(Dataset entries)
········
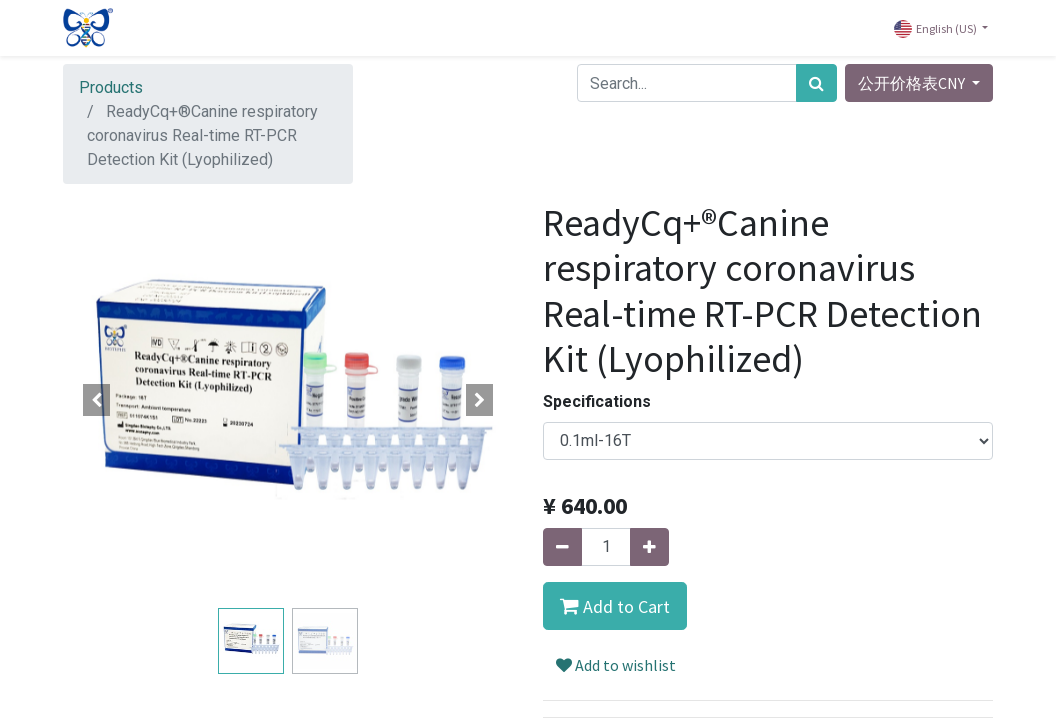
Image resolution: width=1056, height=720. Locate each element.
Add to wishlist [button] (616, 665)
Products (111, 87)
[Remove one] (562, 547)
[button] (97, 400)
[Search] (816, 83)
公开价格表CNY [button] (913, 83)
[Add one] (649, 547)
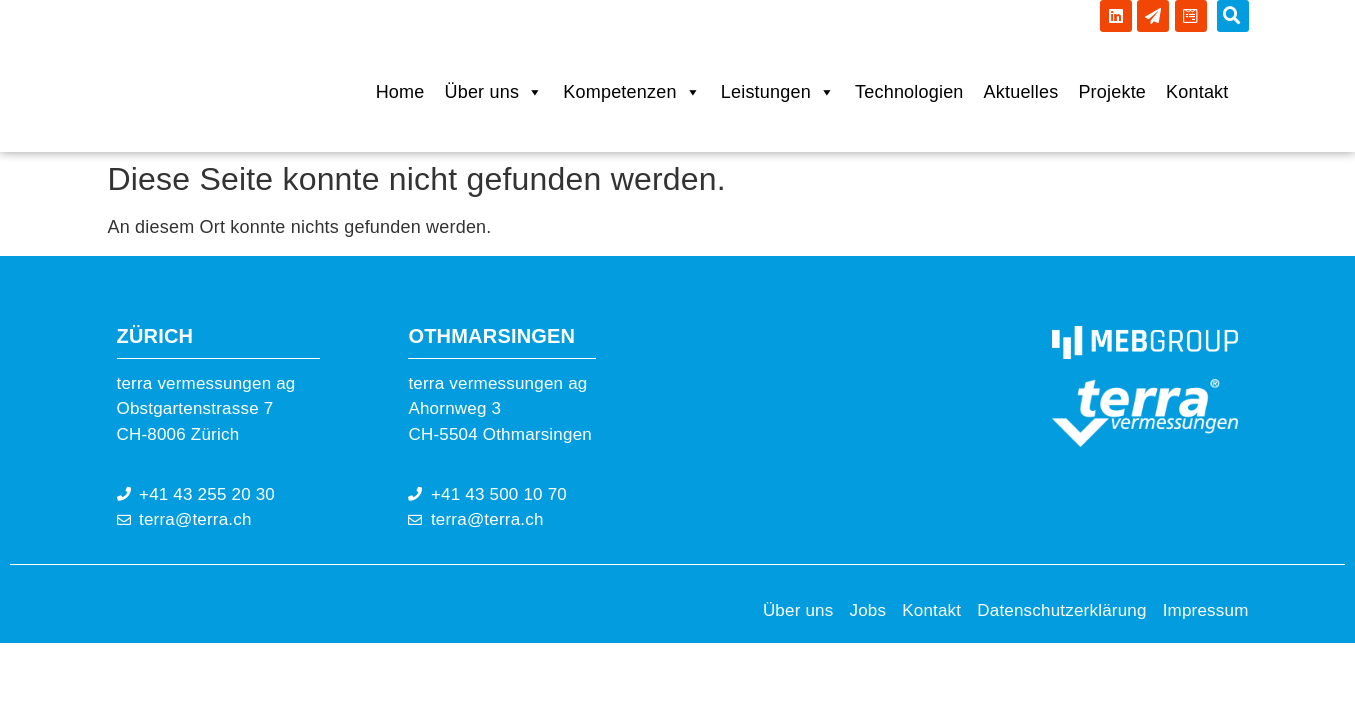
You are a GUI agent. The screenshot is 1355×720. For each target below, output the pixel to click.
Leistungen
········
__What you should do__
The pictures in the data should be omitted, and every remaining line set down exactly.

__Result of the exercise__
Image resolution: width=1056, height=720. Locate each element.
Add to wishlist [button] (616, 665)
Products (111, 87)
[Remove one] (562, 547)
[button] (97, 400)
[Search] (816, 83)
公开价格表CNY [button] (913, 83)
[Add one] (649, 547)
You are a GUI agent. The screenshot is 1355×720. For each target below, output the pixel to click.
Leistungen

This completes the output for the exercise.